I am working with a data frame of 100m rows, that I would like to partition into 100 Parquet files of 1m rows each. I do not want to partition on any particular column value: I just want 100 chunks of 1m rows.
I know that this is possible by adding a "dummy" column, and passing that to partition_cols
:
data_size = len(data)
partition_size = 1_000_000
n_partitions, remainder = divmod(data_size, partition_size)
data["partition_id"] = np.concatenate([
np.repeat(list(range(n_partitions)), partition_size),
np.repeat(n_partitions + 1, remainder),
])
data.to_parquet("out", partition_cols=["partition_id"])
But it feels wasteful to write an extra 100m 64-bit integers!
Parquet files are also typically compressed, very often using the Snappy algorithm (occasionally GZip or Brotli). And these are long runs of identical integers, so in principle they should compress extremely well.

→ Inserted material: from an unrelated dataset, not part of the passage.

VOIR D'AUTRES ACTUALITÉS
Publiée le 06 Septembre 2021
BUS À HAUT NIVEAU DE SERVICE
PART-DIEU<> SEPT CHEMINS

However, I don't know how the Parquet file format and underlying Arrow array format interact with various compression algorithms. Assuming that I'm using Snappy, will my millions of extra integers be compressed to a handful of bytes? Or will this partition_id
column actually inflate the size of my dataset by some appreciable amount?
To answer your actual question: Yes, as there are only a 100 distinct values they compress very well. As you can see below there is no significant influence on the over all size. Partitioning introduces some overhead of course but that happens with and without ids.

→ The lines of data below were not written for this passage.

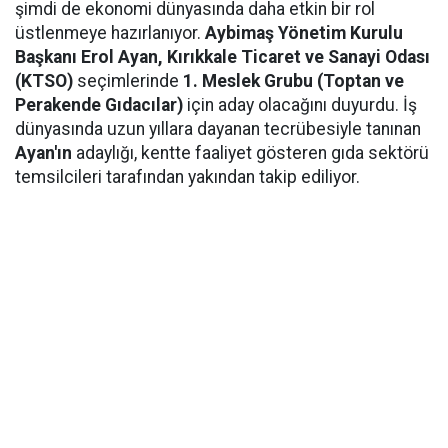
şimdi de ekonomi dünyasında daha etkin bir rol
üstlenmeye hazırlanıyor.
Aybimaş Yönetim Kurulu
Başkanı Erol Ayan,
Kırıkkale Ticaret ve Sanayi Odası
(KTSO)
seçimlerinde
1. Meslek Grubu (Toptan ve
Perakende Gıdacılar)
için aday olacağını duyurdu. İş
dünyasında uzun yıllara dayanan tecrübesiyle tanınan
Ayan'ın
adaylığı, kentte faaliyet gösteren gıda sektörü
temsilcileri tarafından yakından takip ediliyor.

(This is R as I am more familiar with it but it uses the same C++ arrow backend so the results are the same)
library(arrow)
library(fs)
# create some dummy data
n <- 100000000
data <- data.frame(a = rnorm(n), b = rnorm(n))
partition_id <- rep(1:100, each = 1000000)

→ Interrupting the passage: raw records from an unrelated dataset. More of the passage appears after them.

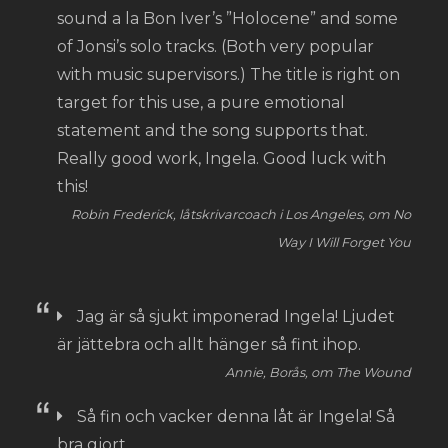
sound a la Bon Iver’s ”Holocene” and some
of Jonsi’s solo tracks. (Both very popular
with music supervisors.) The title is right on
target for this use, a pure emotional
statement and the song supports that.
Really good work, Ingela. Good luck with
this!
Robin Frederick, låtskrivarcoach i Los Angeles, om No
Way I Will Forget You
Jag är så sjukt imponerad Ingela! Ljudet
är jättebra och allt hänger så fint ihop.
Annie, Borås, om The Wound
Så fin och vacker denna låt är Ingela! Så
bra gjort.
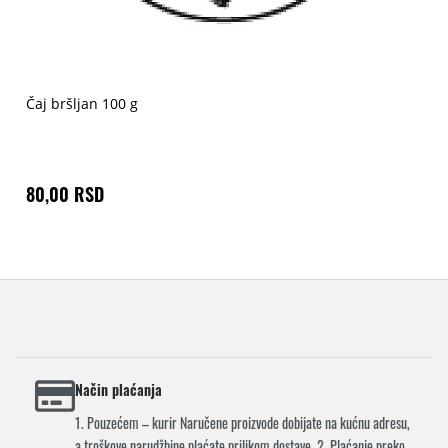
Čaj bršljan 100 g
80,00 RSD
Način plaćanja
1. Pouzećem – kurir Naručene proizvode dobijate na kućnu adresu,
a troškove narudžbine plaćate prilikom dostave. 2. Plaćanje preko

data_ids <- cbind(data, partition_id)
# Save data
file <- file_temp("data", ext = ".parquet")
file_with_id <- file_temp("data", ext = ".parquet")
path <- path_temp("data_partitioned")
path_nrow <- path_temp("data_partitioned_nrow")
write_parquet(data, file, compression = "snappy")
write_parquet(data.frame(rep(1,1000000)), just_ids, compression = "snappy")
write_parquet(data_ids, file_with_id, compression = "snappy")
write_dataset(data_ids, path, format = "parquet", partitioning = "partition_id")
write_dataset(data, path_nrow, format = "parquet", max_rows_per_file = 1000000)
file_size(file)
# 1.49G
file_size(file_with_id)
# 1.49G
dir_ls(path, recurse = TRUE) |> file_size() |> sum()
# 1.84G
dir_ls(path_nrow, recurse = TRUE) |> file_size() |> sum()
# 1.84G